Information given:
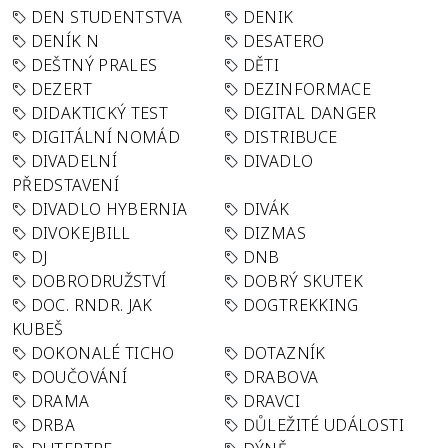
DEN STUDENTSTVA
DENIK
DENÍK N
DESATERO
DEŠTNÝ PRALES
DĚTI
DEZERT
DEZINFORMACE
DIDAKTICKÝ TEST
DIGITAL DANGER
DIGITÁLNÍ NOMÁD
DISTRIBUCE
DIVADELNÍ
DIVADLO
PŘEDSTAVENÍ
DIVADLO HYBERNIA
DIVÁK
DIVOKEJBILL
DIZMAS
DJ
DNB
DOBRODRUŽSTVÍ
DOBRÝ SKUTEK
DOC. RNDR. JAK
DOGTREKKING
KUBEŠ
DOKONALÉ TICHO
DOTAZNÍK
DOUČOVÁNÍ
DRABOVA
DRAMA
DRAVCI
DRBA
DŮLEŽITÉ UDÁLOSTI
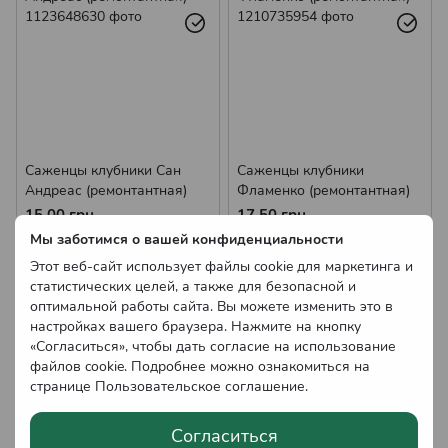
Саженцы клубники Сан
Саженцы клубники
Андреас (ремонтантная)
Фламенко (ремонтантная)
15.00 грн
17.50 грн
Нет в наличии
Нет в наличии
Мы заботимся о вашей конфиденциальности
Оптовые цены
Оптовые цены
Этот веб-сайт использует файлы cookie для маркетинга и
статистических целей, а также для безопасной и
оптимальной работы сайта. Вы можете изменить это в
настройках вашего браузера. Нажмите на кнопку
«Согласиться», чтобы дать согласие на использование
файлов cookie. Подробнее можно ознакомиться на
странице
Пользовательское соглашение
.
Согласиться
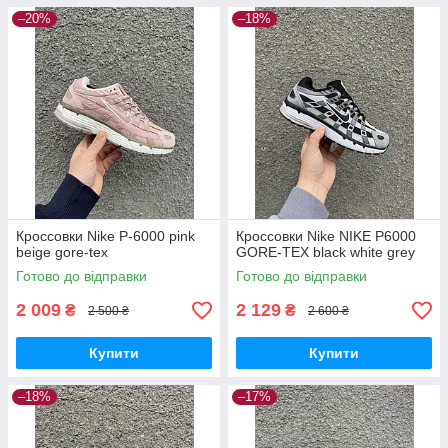
–20%
–18%
Кроссовки Nike P-6000 pink
Кроссовки Nike NIKE P6000
beige gore-tex
GORE-TEX black white grey
Готово до відправки
Готово до відправки
2 009
2 129
₴
₴
2 500 ₴
2 600 ₴
Купити
Купити
–18%
–17%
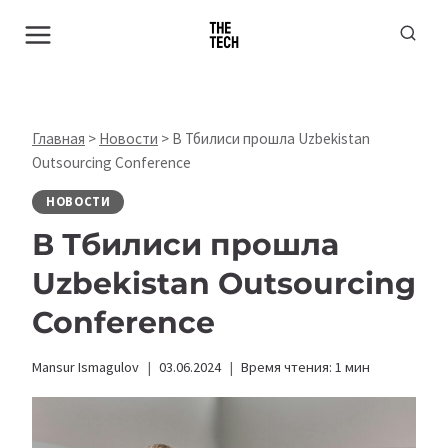
Перейти
к
содержимому
Главная
>
Новости
>
В Тбилиси прошла Uzbekistan
Outsourcing Conference
НОВОСТИ
В Тбилиси прошла
Uzbekistan Outsourcing
Conference
Mansur Ismagulov
03.06.2024
Время чтения:
1
мин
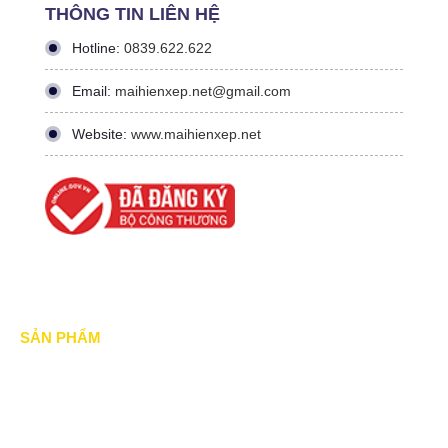
THÔNG TIN LIÊN HỆ
Hotline:
0839.622.622
Email:
maihienxep.net@gmail.com
Website:
www.maihienxep.net
SẢN PHẨM
Mái xếp di động
Mái Che di động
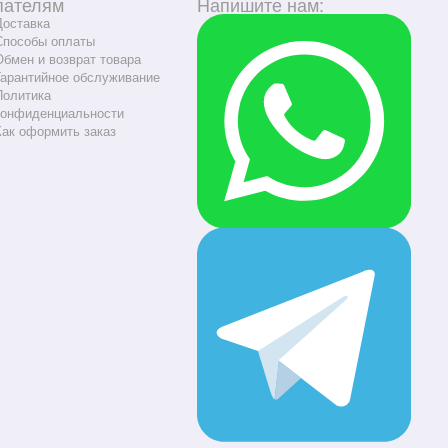
пателям
Напишите нам:
Доставка
Способы оплаты
Обмен и возврат товара
Гарантийное обслуживание
Политика
конфиденциальности
Как оформить заказ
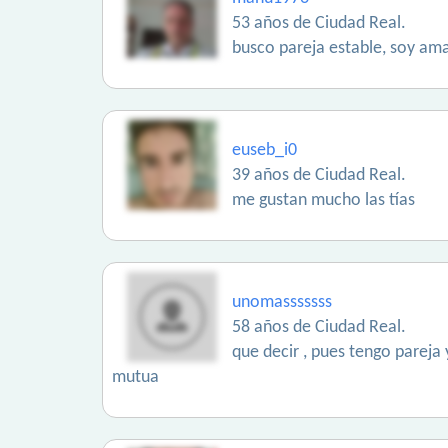
53 años de Ciudad Real.
busco pareja estable, soy am
euseb_i0
39 años de Ciudad Real.
me gustan mucho las tías
unomasssssss
58 años de Ciudad Real.
que decir , pues tengo pareja y
mutua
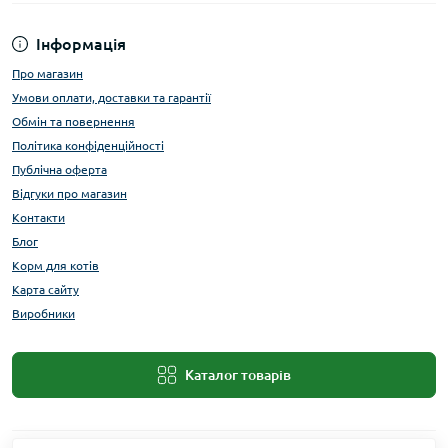
Інформація
Про магазин
Умови оплати, доставки та гарантії
Обмін та повернення
Політика конфіденційності
Публічна оферта
Відгуки про магазин
Контакти
Блог
Корм для котів
Карта сайту
Виробники
Каталог товарів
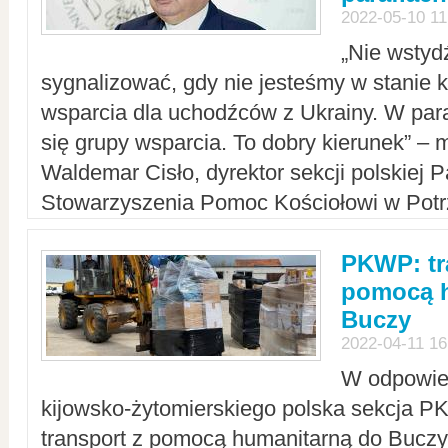
2022-05-10 11
„Nie wstyd
sygnalizować, gdy nie jesteśmy w stanie
wsparcia dla uchodźców z Ukrainy. W para
się grupy wsparcia. To dobry kierunek” – m
Waldemar Cisło, dyrektor sekcji polskiej 
Stowarzyszenia Pomoc Kościołowi w Potr
PKWP: tr
pomocą h
Buczy
2022-04-11 16
W odpowied
kijowsko-żytomierskiego polska sekcja 
transport z pomocą humanitarną do Buczy,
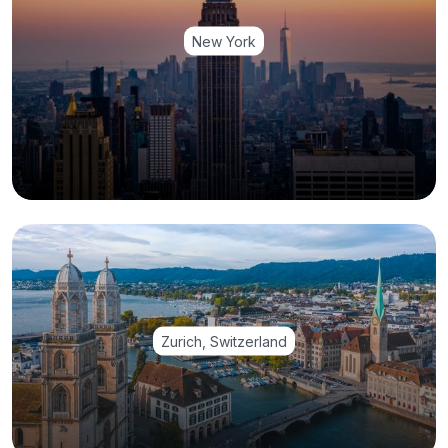
New York
Zurich, Switzerland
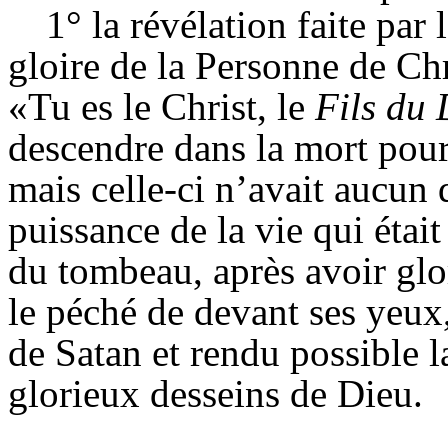
1° la révélation faite par
gloire de la Personne de Chr
«Tu es le Christ, le
Fils du 
descendre dans la mort pour
mais celle-ci n’avait aucun d
puissance de la vie qui était 
du tombeau, après avoir glo
le péché de devant ses yeux,
de Satan et rendu possible la
glorieux desseins de Dieu.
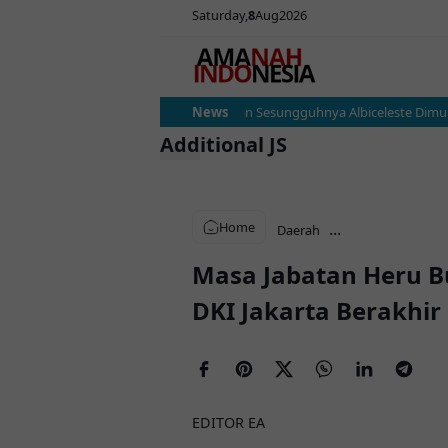
Saturday
8
Aug
2026
Argentina vs Austria: Ujian Sesungguhnya Albiceleste Dimulai,
News
Additional JS
Home
...
Daerah
Masa Jabatan Heru B
DKI Jakarta Berakhir
EDITOR EA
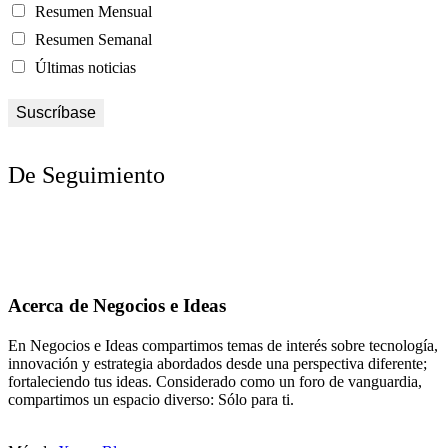
Resumen Mensual
Resumen Semanal
Últimas noticias
De Seguimiento
Acerca de Negocios e Ideas
En Negocios e Ideas compartimos temas de interés sobre tecnología,
innovación y estrategia abordados desde una perspectiva diferente;
fortaleciendo tus ideas. Considerado como un foro de vanguardia,
compartimos un espacio diverso: Sólo para ti.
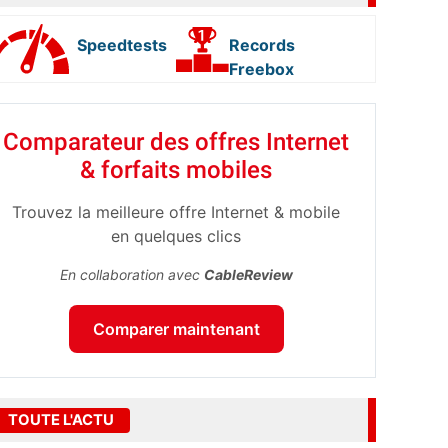
Speedtests
Records
Freebox
Comparateur des offres Internet
& forfaits mobiles
Trouvez la meilleure offre Internet & mobile
en quelques clics
En collaboration avec
CableReview
Comparer maintenant
TOUTE L'ACTU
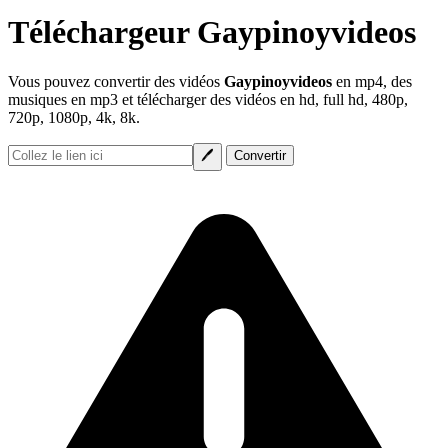
Téléchargeur Gaypinoyvideos
Vous pouvez convertir des vidéos
Gaypinoyvideos
en mp4, des
musiques en mp3 et télécharger des vidéos en hd, full hd, 480p,
720p, 1080p, 4k, 8k.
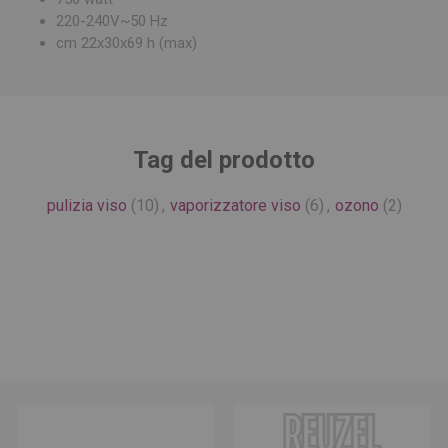
220-240V~50 Hz
cm 22x30x69 h (max)
Tag del prodotto
pulizia viso
(10)
,
vaporizzatore viso
(6)
,
ozono
(2)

To do:
Transcribe every line from the records above without alteration, and leave out the images.

Solution:
DEN STUDENTSTVA
DENIK
DENÍK N
DESATERO
DEŠTNÝ PRALES
DĚTI
DEZERT
DEZINFORMACE
DIDAKTICKÝ TEST
DIGITAL DANGER
DIGITÁLNÍ NOMÁD
DISTRIBUCE
DIVADELNÍ
DIVADLO
PŘEDSTAVENÍ
DIVADLO HYBERNIA
DIVÁK
DIVOKEJBILL
DIZMAS
DJ
DNB
DOBRODRUŽSTVÍ
DOBRÝ SKUTEK
DOC. RNDR. JAK
DOGTREKKING
KUBEŠ
DOKONALÉ TICHO
DOTAZNÍK
DOUČOVÁNÍ
DRABOVA
DRAMA
DRAVCI
DRBA
DŮLEŽITÉ UDÁLOSTI
Саженцы клубники Сан
Саженцы клубники
Андреас (ремонтантная)
Фламенко (ремонтантная)
15.00 грн
17.50 грн
Нет в наличии
Нет в наличии
Мы заботимся о вашей конфиденциальности
Оптовые цены
Оптовые цены
Этот веб-сайт использует файлы cookie для маркетинга и
статистических целей, а также для безопасной и
оптимальной работы сайта. Вы можете изменить это в
настройках вашего браузера. Нажмите на кнопку
«Согласиться», чтобы дать согласие на использование
файлов cookie. Подробнее можно ознакомиться на
странице
Пользовательское соглашение
.
Согласиться
–20%
–18%
Кроссовки Nike P-6000 pink
Кроссовки Nike NIKE P6000
beige gore-tex
GORE-TEX black white grey
Готово до відправки
Готово до відправки
2 009
2 129
₴
₴
2 500 ₴
2 600 ₴
Купити
Купити
–18%
–17%
Перейти
к
содержимому
Главная
>
Новости
>
В Тбилиси прошла Uzbekistan
Outsourcing Conference
НОВОСТИ
В Тбилиси прошла
Uzbekistan Outsourcing
Conference
Mansur Ismagulov
03.06.2024
Время чтения:
1
мин
THÔNG TIN LIÊN HỆ
Hotline:
0839.622.622
Email:
maihienxep.net@gmail.com
Website:
www.maihienxep.net
SẢN PHẨM
Mái xếp di động
Mái Che di động
пателям
Напишите нам:
Доставка
Способы оплаты
Обмен и возврат товара
Гарантийное обслуживание
Политика
конфиденциальности
Как оформить заказ
53 años de Ciudad Real.
busco pareja estable, soy am
euseb_i0
39 años de Ciudad Real.
me gustan mucho las tías
unomasssssss
58 años de Ciudad Real.
que decir , pues tengo pareja y
mutua
Інформація
Про магазин
Умови оплати, доставки та гарантії
Обмін та повернення
Політика конфіденційності
Публічна оферта
Відгуки про магазин
Контакти
Блог
Корм для котів
Карта сайту
Виробники
Каталог товарів
2022-05-10 11
„Nie wstyd
sygnalizować, gdy nie jesteśmy w stanie
wsparcia dla uchodźców z Ukrainy. W para
się grupy wsparcia. To dobry kierunek” – m
Waldemar Cisło, dyrektor sekcji polskiej 
Stowarzyszenia Pomoc Kościołowi w Potr
PKWP: tr
pomocą h
Buczy
2022-04-11 16
W odpowied
kijowsko-żytomierskiego polska sekcja 
transport z pomocą humanitarną do Buczy,
New York
Zurich, Switzerland
1° la révélation faite par
gloire de la Personne de Chr
«Tu es le Christ, le
Fils du 
descendre dans la mort pour
mais celle-ci n’avait aucun d
puissance de la vie qui était 
du tombeau, après avoir glo
le péché de devant ses yeux,
de Satan et rendu possible la
glorieux desseins de Dieu.
Saturday
8
Aug
2026
Argentina vs Austria: Ujian Sesungguhnya Albiceleste Dimulai,
News
Additional JS
Home
...
Daerah
Masa Jabatan Heru B
DKI Jakarta Berakhir
EDITOR EA
Resumen Mensual
Resumen Semanal
Últimas noticias
De Seguimiento
Acerca de Negocios e Ideas
En Negocios e Ideas compartimos temas de interés sobre tecnología,
innovación y estrategia abordados desde una perspectiva diferente;
fortaleciendo tus ideas. Considerado como un foro de vanguardia,
compartimos un espacio diverso: Sólo para ti.
Speedtests
Records
Freebox
Comparateur des offres Internet
& forfaits mobiles
Trouvez la meilleure offre Internet & mobile
en quelques clics
En collaboration avec
CableReview
Comparer maintenant
TOUTE L'ACTU
Téléchargeur Gaypinoyvideos
Vous pouvez convertir des vidéos
Gaypinoyvideos
en mp4, des
musiques en mp3 et télécharger des vidéos en hd, full hd, 480p,
720p, 1080p, 4k, 8k.
220-240V~50 Hz
cm 22x30x69 h (max)
Tag del prodotto
pulizia viso
(10)
,
vaporizzatore viso
(6)
,
ozono
(2)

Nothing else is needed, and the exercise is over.